Se adelantó y la guió hacia la cocina y la salita de estar contigua y se detuvo en el vano de la puerta para bloquearle la vista. Volvió la cabeza y la miró por encima del hombro.

– ¿Estas preparada para ver el sofá? -preguntó.

– Sí, por favor -exclamó ella con impaciencia.

Bess le propinó ligeros codazos en la espalda mientras él, con ambas manos en el marco de la puerta, le cerraba el paso.

– ¡Vamos! En realidad te da lo mismo verlo, ¿verdad?

– ¡Michael! -vociferó ella después de asestarle un par de puñetazos-. ¡Me muero de ganas por ver cómo queda! ¡Percibo su olor desde aquí!

– Creía que te desagradaba el olor de la piel.

– Y es así, pero esto es diferente.

Lo empujó otra vez y él se apartó por fin. Ella fue directamente al sofá, cinco secciones de finísima piel que se extendían a lo largo de una pared, con curvas en los rincones, y estaban de cara a la nueva sala de televisión. Se dejó caer en el centro, y los blandos almohadones se alzaron para envolverla como una caricia.

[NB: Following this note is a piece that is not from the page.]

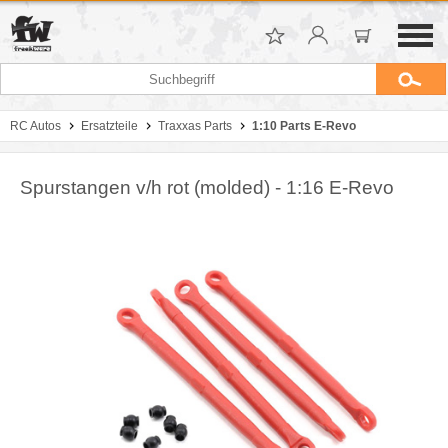
RC Autos
Ersatzteile
Traxxas Parts
1:10 Parts E-Revo
Spurstangen v/h rot (molded) - 1:16 E-Revo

– ¡Qué delicia! ¿Te gusta?

Michael tomó asiento en un extremo.

– ¿Le gusta un Porsche a un hombre? ¿Una entrada en primera fila para un partido importante? ¿Una cerveza helada en un día de calor?

– Humm… -Bess cerró los ojos por un instante-. Te confesaré algo. Nunca había vendido un sofá como éste.

– ¡Eres una farsante! Pensaba que sabías de qué estabas hablando.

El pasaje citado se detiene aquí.